# EXERCISE OBJECTIVE
Output range, inclusive: from the line containing "ADD TO CART" to the line containing "INFORMATION". Restate those lines from the data below word for word and only those.

►

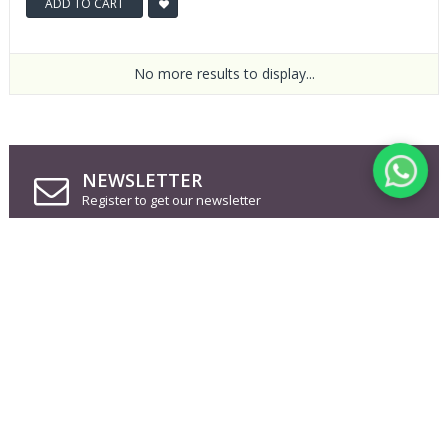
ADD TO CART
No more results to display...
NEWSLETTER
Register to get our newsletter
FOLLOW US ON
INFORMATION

◄
►

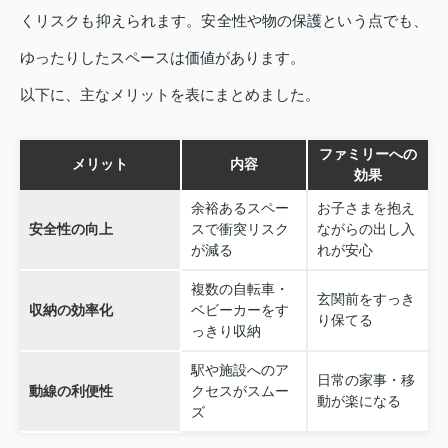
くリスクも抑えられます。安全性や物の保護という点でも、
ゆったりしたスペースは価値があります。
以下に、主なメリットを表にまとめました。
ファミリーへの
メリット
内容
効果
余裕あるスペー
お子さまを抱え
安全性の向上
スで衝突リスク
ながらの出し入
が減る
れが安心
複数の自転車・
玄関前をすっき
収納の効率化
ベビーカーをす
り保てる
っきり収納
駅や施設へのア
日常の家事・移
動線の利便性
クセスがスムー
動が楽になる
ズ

◄
►

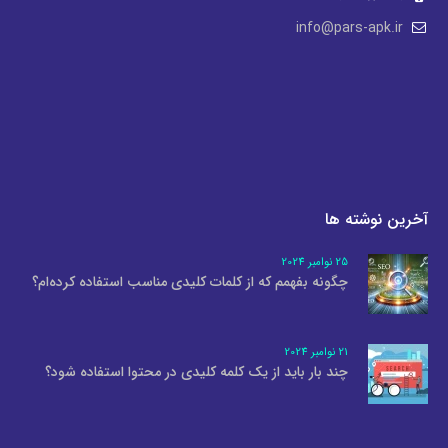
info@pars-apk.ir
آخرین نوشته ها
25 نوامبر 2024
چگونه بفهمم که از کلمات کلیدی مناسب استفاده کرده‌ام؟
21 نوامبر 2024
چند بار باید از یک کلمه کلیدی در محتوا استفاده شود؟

◄

# EXERCISE OUTPUT
ADD TO CART
No more results to display...
NEWSLETTER
Register to get our newsletter
FOLLOW US ON
INFORMATION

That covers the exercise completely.